NASCAR developed a health plan approved by officials in both South Carolina and North Carolina and scheduled seven races over the next 11 days at two tracks. As other states began to open, the series tacked more races to fill the calendar with 20 events across seven Southern states between now and June 21. There will be no spectators at least through that date.
This first event was called the “The Real Heroes 400” and dedicated to health care workers fighting the coronavirus pandemic. The names of health care workers across the country were substituted for the drivers’ name above the door on each of the 40 cars.
The health care workers then virtually gave the command to start the engines.
“These heroes will signal that NASCAR has returned, bringing back the intense competition and side-by-side racing we’ve all missed,” NASCAR President Steve Phelps wrote in a letter to fans released Sunday morning.
“Our drivers, race teams and officials have been eagerly awaiting the opportunity to get back to the race track and we want to assure you that we have taken the return to racing very seriously.”
The industry had to be extremely careful because to even get to the Coca-Cola 600 next week at Charlotte Motor Speedway, NASCAR had to get it right at Darlington.
Steve O'Donnell, executive vice president of NASCAR, was pleased with the collective effort from the industry.
“We didn’t have to tell anyone or remind anyone to wear a mask,” O'Donnell said. “It felt a little odd with the garage area because it was scaled down in terms of personnel, but all in all I think it went really well.”
Teams were required to submit rosters in advance with only 16 members allotted per car. Names were on a list at a checkpoint at the end of a gravel road just off Harry Byrd Highway and everyone who passed through had their temperature checked and logged before they could enter.
NASCAR did not have to turn anyone away, and all 40 drivers were cleared to race. NASCAR has declined to do COVID-19 testing to ensure those tests go to those in need.
Among those to make it inside were Ryan Newman, back for the first time since he suffered a head injury exactly three months ago in a wreck on the final lap of the Daytona 500. Newman missed only three races because of NASCAR's shutdown and finished 15th in his return.
Also in the field was Matt Kenseth, who at 48 was the oldest driver at Darlington and he raced for the first time since the 2018 season finale. Kenseth was brought out of retirement by Chip Ganassi when Kyle Larson was fired for using a racial slur during an iRacing event that kept NASCAR occupied when racing was on hold. Kenseth finished 10th.

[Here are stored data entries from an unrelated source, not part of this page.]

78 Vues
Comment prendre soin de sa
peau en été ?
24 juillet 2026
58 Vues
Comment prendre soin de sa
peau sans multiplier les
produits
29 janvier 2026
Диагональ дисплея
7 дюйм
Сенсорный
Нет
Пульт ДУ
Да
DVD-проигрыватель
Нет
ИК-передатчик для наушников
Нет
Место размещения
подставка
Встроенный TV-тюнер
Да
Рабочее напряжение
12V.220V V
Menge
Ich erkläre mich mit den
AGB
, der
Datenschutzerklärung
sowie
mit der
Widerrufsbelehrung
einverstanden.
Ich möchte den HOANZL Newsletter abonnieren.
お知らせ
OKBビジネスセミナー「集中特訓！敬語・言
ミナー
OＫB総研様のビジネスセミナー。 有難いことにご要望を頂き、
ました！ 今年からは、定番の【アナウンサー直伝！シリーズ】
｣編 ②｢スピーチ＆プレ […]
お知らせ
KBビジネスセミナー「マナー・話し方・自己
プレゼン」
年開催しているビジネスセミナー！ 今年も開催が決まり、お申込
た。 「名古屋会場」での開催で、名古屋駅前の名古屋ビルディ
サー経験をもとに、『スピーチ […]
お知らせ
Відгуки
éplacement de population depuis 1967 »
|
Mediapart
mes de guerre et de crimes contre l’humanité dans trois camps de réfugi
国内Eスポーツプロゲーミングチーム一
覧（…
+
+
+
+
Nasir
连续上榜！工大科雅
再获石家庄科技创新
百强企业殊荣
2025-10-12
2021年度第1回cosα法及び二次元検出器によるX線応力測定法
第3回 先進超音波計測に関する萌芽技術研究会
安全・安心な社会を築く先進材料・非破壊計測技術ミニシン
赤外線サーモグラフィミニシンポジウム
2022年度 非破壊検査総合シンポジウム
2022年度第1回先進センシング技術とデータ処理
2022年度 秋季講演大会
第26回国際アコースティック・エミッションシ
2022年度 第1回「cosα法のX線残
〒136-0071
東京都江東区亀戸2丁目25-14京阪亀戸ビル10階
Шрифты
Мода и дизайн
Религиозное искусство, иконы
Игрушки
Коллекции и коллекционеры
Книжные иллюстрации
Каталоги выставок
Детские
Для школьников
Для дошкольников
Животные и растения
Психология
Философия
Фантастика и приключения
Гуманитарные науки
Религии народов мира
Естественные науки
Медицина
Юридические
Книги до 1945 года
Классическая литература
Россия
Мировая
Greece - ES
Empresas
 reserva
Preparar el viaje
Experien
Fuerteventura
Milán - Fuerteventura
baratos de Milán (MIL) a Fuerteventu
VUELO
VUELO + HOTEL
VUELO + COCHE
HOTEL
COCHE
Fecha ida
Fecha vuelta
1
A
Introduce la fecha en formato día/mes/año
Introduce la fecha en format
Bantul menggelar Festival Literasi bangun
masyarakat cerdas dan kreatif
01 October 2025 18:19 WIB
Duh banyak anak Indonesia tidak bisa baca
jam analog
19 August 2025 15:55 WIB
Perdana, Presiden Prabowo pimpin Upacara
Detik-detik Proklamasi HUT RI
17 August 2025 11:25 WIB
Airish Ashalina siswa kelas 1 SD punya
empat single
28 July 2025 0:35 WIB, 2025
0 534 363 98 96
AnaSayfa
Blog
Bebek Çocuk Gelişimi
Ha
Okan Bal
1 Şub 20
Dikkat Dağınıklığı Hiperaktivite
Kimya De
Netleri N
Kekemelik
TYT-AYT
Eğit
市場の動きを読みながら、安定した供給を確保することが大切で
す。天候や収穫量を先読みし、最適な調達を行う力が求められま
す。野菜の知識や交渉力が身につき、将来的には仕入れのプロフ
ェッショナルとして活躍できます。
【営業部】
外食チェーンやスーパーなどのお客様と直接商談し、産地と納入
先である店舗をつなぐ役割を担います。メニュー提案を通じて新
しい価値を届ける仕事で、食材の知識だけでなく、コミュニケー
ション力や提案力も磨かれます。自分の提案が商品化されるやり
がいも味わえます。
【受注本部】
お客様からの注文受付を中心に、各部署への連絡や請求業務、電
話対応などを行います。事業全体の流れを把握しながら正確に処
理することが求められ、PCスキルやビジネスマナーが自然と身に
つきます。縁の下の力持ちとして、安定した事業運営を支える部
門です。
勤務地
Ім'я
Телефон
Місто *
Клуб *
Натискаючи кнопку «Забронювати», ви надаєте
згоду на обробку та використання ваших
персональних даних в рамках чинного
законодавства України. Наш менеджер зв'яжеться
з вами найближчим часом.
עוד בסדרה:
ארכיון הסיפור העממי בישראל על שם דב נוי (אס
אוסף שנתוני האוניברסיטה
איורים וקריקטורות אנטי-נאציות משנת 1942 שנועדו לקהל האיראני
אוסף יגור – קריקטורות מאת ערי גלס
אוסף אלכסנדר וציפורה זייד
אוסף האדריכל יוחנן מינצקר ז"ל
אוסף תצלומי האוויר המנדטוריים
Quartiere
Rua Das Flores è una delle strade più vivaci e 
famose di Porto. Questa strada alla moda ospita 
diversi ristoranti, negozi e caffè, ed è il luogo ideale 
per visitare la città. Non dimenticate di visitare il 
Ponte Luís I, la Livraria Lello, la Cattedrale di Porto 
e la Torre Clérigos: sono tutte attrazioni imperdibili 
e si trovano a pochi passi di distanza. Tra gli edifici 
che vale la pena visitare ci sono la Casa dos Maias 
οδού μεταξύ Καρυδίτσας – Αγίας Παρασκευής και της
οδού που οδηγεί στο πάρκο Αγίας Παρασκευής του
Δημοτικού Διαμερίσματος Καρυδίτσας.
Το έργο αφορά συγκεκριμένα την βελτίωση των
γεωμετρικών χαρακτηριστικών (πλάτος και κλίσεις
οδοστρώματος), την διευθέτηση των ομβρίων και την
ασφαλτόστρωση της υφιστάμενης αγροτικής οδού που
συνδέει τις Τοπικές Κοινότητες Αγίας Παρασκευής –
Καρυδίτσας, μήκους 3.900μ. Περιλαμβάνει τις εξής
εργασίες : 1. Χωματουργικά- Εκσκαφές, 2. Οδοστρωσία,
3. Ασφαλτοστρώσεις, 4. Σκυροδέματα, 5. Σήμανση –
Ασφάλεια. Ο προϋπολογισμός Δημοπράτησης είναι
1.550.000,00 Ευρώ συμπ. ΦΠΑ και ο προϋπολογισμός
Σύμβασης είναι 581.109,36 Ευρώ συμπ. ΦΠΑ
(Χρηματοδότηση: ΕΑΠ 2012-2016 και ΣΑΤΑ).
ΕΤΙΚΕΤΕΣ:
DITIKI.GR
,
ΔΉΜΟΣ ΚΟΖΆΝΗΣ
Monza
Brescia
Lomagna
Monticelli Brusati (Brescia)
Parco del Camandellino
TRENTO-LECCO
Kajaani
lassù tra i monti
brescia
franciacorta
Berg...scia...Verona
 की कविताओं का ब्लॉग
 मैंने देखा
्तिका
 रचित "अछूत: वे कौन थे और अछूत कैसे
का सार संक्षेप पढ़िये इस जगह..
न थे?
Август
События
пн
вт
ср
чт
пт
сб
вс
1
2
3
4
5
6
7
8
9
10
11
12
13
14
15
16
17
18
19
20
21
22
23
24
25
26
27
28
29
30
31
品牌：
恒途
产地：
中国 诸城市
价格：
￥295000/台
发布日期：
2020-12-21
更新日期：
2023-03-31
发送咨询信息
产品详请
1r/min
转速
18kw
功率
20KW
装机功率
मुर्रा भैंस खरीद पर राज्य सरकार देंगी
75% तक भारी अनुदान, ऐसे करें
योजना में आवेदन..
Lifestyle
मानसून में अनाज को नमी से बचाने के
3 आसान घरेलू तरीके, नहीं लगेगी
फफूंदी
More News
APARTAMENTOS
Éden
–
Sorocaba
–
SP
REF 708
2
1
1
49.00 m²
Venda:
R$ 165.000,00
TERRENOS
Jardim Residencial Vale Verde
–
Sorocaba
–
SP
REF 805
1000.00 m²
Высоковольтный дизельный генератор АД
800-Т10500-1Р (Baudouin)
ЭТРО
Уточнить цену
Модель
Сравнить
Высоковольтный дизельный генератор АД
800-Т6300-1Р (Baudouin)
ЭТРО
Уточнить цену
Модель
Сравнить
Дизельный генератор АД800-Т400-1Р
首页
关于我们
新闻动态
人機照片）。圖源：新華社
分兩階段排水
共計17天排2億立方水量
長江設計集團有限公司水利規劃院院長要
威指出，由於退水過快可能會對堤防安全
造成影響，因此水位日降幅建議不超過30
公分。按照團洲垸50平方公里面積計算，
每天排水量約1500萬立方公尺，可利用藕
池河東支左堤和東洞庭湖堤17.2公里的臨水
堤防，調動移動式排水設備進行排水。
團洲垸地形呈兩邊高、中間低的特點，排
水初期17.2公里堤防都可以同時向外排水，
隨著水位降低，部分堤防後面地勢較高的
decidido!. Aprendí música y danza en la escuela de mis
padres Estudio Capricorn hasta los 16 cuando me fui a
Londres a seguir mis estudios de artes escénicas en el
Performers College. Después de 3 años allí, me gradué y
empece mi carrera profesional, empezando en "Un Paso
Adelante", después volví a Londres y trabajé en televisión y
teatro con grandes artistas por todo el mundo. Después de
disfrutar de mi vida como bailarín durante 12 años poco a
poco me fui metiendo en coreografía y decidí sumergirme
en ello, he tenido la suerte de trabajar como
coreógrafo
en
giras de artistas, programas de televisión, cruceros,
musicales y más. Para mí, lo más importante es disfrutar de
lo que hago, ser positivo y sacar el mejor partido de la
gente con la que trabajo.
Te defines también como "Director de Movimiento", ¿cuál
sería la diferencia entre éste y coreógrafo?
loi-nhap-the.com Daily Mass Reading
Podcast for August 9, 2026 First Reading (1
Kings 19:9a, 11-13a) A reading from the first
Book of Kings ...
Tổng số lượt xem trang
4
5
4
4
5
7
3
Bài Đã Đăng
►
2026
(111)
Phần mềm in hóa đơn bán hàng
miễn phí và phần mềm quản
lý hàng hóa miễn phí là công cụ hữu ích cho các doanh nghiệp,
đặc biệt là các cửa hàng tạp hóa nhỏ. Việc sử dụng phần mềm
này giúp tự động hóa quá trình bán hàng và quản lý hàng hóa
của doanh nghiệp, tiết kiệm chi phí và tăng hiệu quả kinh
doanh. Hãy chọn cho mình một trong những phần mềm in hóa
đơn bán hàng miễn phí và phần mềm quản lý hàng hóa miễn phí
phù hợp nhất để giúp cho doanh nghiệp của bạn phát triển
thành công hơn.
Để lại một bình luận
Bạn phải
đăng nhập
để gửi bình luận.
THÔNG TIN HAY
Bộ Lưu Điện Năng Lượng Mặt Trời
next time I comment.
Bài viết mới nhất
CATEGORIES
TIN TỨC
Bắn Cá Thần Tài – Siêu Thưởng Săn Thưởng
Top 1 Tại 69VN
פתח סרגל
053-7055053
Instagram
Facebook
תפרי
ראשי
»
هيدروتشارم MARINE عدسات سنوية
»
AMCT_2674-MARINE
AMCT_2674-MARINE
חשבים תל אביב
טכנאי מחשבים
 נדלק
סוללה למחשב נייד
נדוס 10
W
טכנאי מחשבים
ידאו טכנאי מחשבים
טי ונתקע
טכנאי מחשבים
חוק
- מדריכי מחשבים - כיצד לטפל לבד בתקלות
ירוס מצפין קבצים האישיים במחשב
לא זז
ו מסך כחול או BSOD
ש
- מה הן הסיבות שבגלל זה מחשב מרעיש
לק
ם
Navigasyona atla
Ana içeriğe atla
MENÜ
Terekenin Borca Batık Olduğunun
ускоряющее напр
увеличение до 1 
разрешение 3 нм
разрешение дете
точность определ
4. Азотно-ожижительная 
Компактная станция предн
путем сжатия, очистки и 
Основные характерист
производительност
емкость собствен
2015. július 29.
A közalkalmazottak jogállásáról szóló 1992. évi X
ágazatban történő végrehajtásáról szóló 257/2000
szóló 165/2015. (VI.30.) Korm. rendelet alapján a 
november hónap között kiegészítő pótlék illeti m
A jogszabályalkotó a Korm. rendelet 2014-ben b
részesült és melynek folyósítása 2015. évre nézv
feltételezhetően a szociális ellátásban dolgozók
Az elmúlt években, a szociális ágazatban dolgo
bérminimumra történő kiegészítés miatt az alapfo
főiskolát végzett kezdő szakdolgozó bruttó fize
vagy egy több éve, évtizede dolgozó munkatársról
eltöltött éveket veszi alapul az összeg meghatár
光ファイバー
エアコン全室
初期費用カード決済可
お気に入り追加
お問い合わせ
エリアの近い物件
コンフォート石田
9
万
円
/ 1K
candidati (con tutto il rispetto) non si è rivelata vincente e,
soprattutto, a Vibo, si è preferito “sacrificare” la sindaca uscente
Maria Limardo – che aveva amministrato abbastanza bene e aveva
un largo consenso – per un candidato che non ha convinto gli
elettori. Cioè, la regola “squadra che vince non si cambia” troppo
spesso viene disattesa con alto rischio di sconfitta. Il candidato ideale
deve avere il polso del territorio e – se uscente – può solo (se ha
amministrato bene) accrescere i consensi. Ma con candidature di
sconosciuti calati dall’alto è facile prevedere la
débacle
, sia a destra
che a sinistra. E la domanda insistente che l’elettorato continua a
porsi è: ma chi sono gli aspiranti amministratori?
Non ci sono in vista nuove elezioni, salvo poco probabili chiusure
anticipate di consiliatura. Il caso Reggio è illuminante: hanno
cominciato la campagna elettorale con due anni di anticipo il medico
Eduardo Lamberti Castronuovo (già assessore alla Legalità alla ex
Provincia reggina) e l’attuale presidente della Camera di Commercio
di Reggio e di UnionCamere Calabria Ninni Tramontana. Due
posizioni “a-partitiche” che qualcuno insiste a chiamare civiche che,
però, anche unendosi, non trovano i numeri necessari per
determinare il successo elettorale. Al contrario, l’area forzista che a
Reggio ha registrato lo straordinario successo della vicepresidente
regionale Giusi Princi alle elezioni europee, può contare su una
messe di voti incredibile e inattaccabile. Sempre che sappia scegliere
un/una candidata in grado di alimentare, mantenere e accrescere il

The odd and empty setting was the backdrop for some typical NASCAR mishaps. Seven-time champion Jimmie Johnson crashed while leading on the final lap of the first stage, a better result than poor Ricky Stenhouse Jr., who barely made it out of the second turn before he crashed.
Stenhouse never finished a single lap and finished last.
And even without fans allowed on the property, a small grass fire still broke out behind a section of the track. Gray smoke billowed during a caution, which isn't that odd a sight at a NASCAR race.
Bowman, who signed a one-year contract extension with Hendrick Motorsports on Saturday, was second. Kurt Busch, winner of the closest finish in Darlington history, was third for Ganassi.
Chase Elliott gave Hendrick two cars in the top-four. Denny Hamlin was the highest-finishing Toyota driver at fifth for Joe Gibbs Racing, one spot ahead of teammate Martin Truex Jr.
Tyler Reddick, a rookie with Richard Childres Racing, was seventh at “The Track Too Tough To Tame.”
Erik Jones, winner of the Southern 500 here last September, was eighth and John Hunter Nemechek was the second rookie inside the top-10 at one of the most technical tracks on the circuit. It was the first top-10 for Front Row Motorsports on a track other than a superspeedway in three years.
It was the 50th career victory for Harvick, in a Ford for Stewart-Haas Racing. A previous winner at Darlington, Harvick led 159 of the 293 laps.
Harvick tied Hall of Famers Junior Johnson and Ned Jarrett for 12th on NASCAR's all-time wins list.
NASCAR's elite Cup Series next races Wednesday night at Darlington, which is hosting three events in four days before the sport shifts to Charlotte.